## Assigned task
Stop after the line that contains "Universität Graz StudentIn - 29.11.2021". Until then, retype each line of the entries exactly from the first one, skipping pictures.

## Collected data
"""
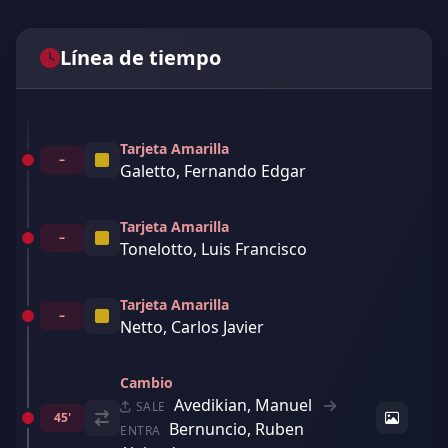
Línea de tiempo
Tarjeta Amarilla
–
Galetto, Fernando Edgar
Tarjeta Amarilla
–
Tonelotto, Luis Francisco
Tarjeta Amarilla
–
Netto, Carlos Javier
Cambio
Avedikian, Manuel
SALE
45'
Bernuncio, Ruben
ENTRA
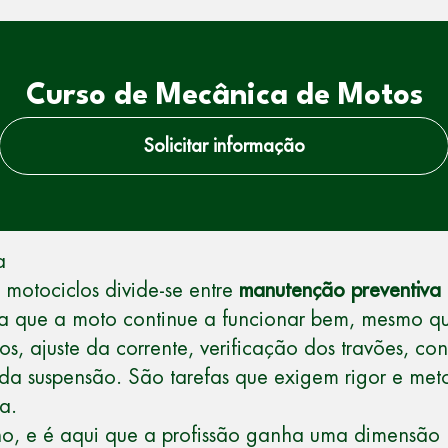
Curso de Mecânica de Motos
Solicitar informação
a
 motociclos divide-se entre
manutenção preventiva
para que a moto continue a funcionar bem, mesmo 
ros, ajuste da corrente, verificação dos travões, c
o da suspensão. São tarefas que exigem rigor e m
a.
ho, e é aqui que a
profissão
ganha uma dimensão m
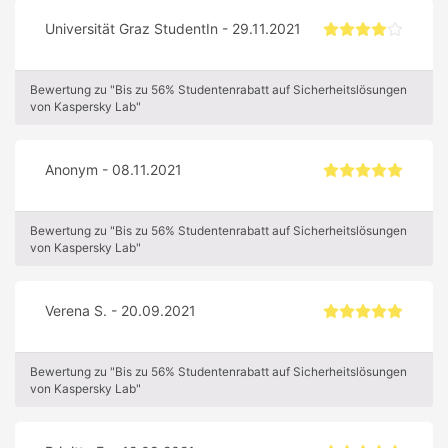
Universität Graz StudentIn - 29.11.2021
Bewertung zu "Bis zu 56% Studentenrabatt auf Sicherheitslösungen
von Kaspersky Lab"
Anonym - 08.11.2021
Bewertung zu "Bis zu 56% Studentenrabatt auf Sicherheitslösungen
von Kaspersky Lab"
Verena S. - 20.09.2021
Bewertung zu "Bis zu 56% Studentenrabatt auf Sicherheitslösungen
von Kaspersky Lab"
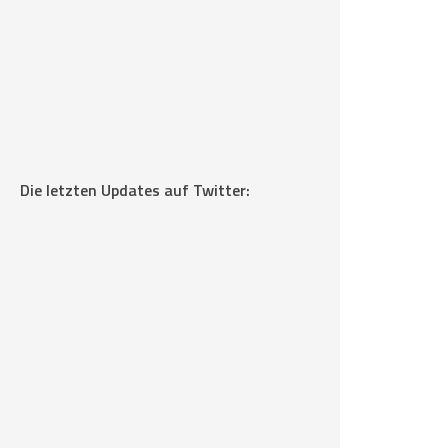
Die letzten Updates auf Twitter:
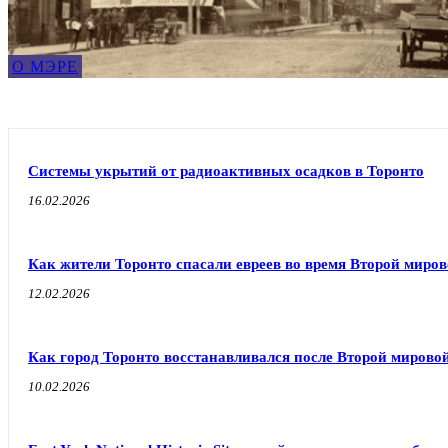
О МЭРЕ
Системы укрытий от радиоактивных осадков в Торонто
16.02.2026
Как жители Торонто спасали евреев во время Второй миро
12.02.2026
Как город Торонто восстанавливался после Второй мирово
10.02.2026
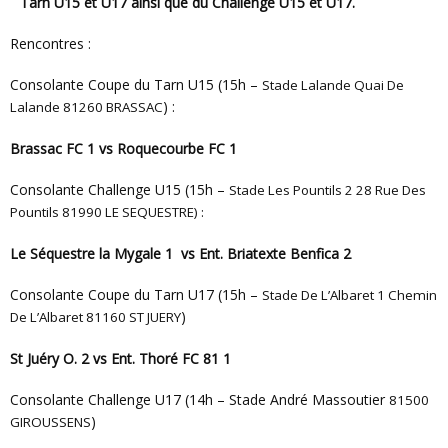
Tarn U15 et U17 ainsi que du Challenge U15 et U17.
Rencontres :
Consolante Coupe du Tarn U15 (15h –
Stade Lalande Quai De
) :
Lalande
81260 BRASSAC
Brassac FC 1 vs Roquecourbe FC 1
Consolante Challenge U15 (15h –
Stade Les Pountils 2 28 Rue Des
Pountils 81990 LE SEQUESTRE
) :
Le Séquestre la Mygale 1 vs Ent. Briatexte Benfica 2
Consolante Coupe du Tarn U17 (15h –
Stade De L’Albaret 1 Chemin
)
De L’Albaret
81160 ST JUERY
St Juéry O. 2 vs Ent. Thoré FC 81 1
Consolante Challenge U17 (14h –
Stade André Massoutier
81500
)
GIROUSSENS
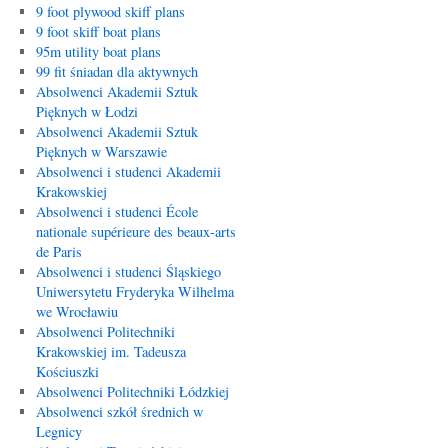
9 foot plywood skiff plans
9 foot skiff boat plans
95m utility boat plans
99 fit śniadan dla aktywnych
Absolwenci Akademii Sztuk
Pięknych w Łodzi
Absolwenci Akademii Sztuk
Pięknych w Warszawie
Absolwenci i studenci Akademii
Krakowskiej
Absolwenci i studenci École
nationale supérieure des beaux-arts
de Paris
Absolwenci i studenci Śląskiego
Uniwersytetu Fryderyka Wilhelma
we Wrocławiu
Absolwenci Politechniki
Krakowskiej im. Tadeusza
Kościuszki
Absolwenci Politechniki Łódzkiej
Absolwenci szkół średnich w
Legnicy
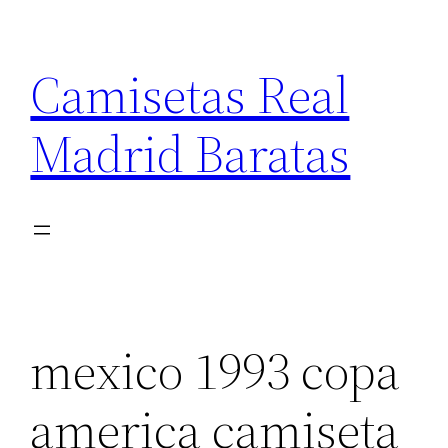
Saltar
al
Camisetas Real
contenido
Madrid Baratas
mexico 1993 copa
america camiseta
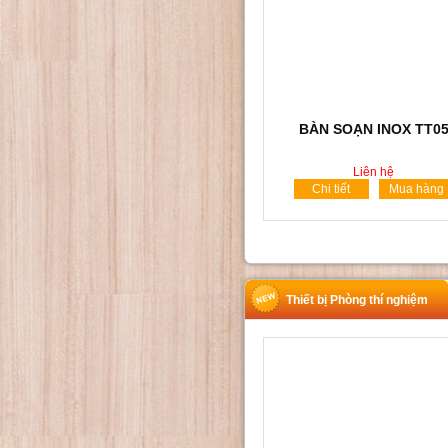
BÀN SOẠN INOX TT0
Liên hệ
Chi tiết
Mua hàng
Thiết bị Phòng thí nghiệm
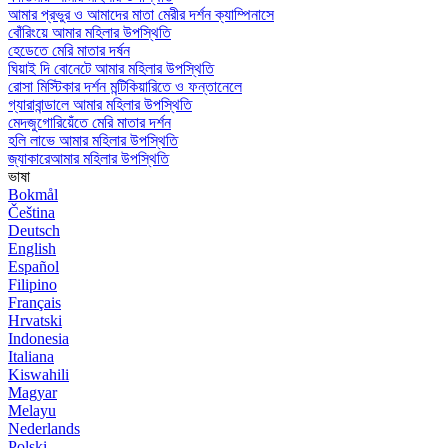
আমার প্রভুর ও আমাদের মাতা মেরীর দর্শন ক্যাম্পিনাসে
বোঁরিংয়ে আমার মহিলার উপস্থিতি
হেডেতে মেরি মাতার দর্ষন
ঘিয়াই দি বোনেটে আমার মহিলার উপস্থিতি
রোসা মিস্টিকার দর্শন মন্টিকিয়ারিতে ও ফন্তানেলে
গ্যারাবান্ডালে আমার মহিলার উপস্থিতি
মেদজুগোরিয়েঁতে মেরি মাতার দর্শন
হলি লাভে আমার মহিলার উপস্থিতি
জ্যাকারেআমার মহিলার উপস্থিতি
ভাষা
Bokmål
Čeština
Deutsch
English
Español
Filipino
Français
Hrvatski
Indonesia
Italiana
Kiswahili
Magyar
Melayu
Nederlands
Polski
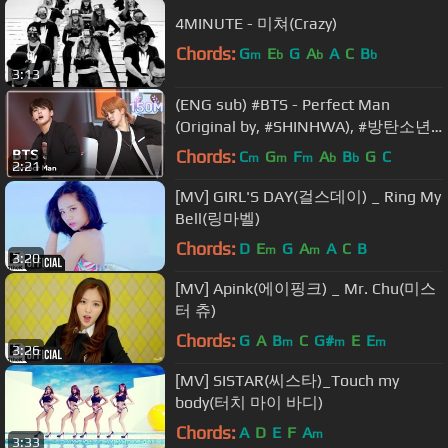
4MINUTE - 미쳐(Crazy)
Chords:
G
E
G
A
A
C
B
m
b
b
b
3:13
(ENG sub) #BTS - Perfect Man
(Original by, #SHINHWA), #방탄소년
단 [2015 MBC Music festival]
Chords:
C
G
F
A
B
G
C
m
m
m
b
b
2:21
20151231
[MV] GIRL'S DAY(걸스데이) _ Ring My
Bell(링마벨)
Chords:
D
E
G
A
A
C
B
m
m
3:20
[MV] Apink(에이핑크) _ Mr. Chu(미스
터 츄)
Chords:
G
A
B
C
G#
E
E
m
m
m
3:26
[MV] SISTAR(씨스타)_Touch my
body(터치 마이 바디)
Chords:
A
D
E
F
A
m
3:33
"""
## Solution
Línea de tiempo
Tarjeta Amarilla
–
Galetto, Fernando Edgar
Tarjeta Amarilla
–
Tonelotto, Luis Francisco
Tarjeta Amarilla
–
Netto, Carlos Javier
Cambio
Avedikian, Manuel
SALE
45'
Bernuncio, Ruben
ENTRA
Curso de Mecânica de Motos
Solicitar informação
a
 motociclos divide-se entre
manutenção preventiva
para que a moto continue a funcionar bem, mesmo 
ros, ajuste da corrente, verificação dos travões, c
o da suspensão. São tarefas que exigem rigor e m
a.
ho, e é aqui que a
profissão
ganha uma dimensão m
Universität Graz StudentIn - 29.11.2021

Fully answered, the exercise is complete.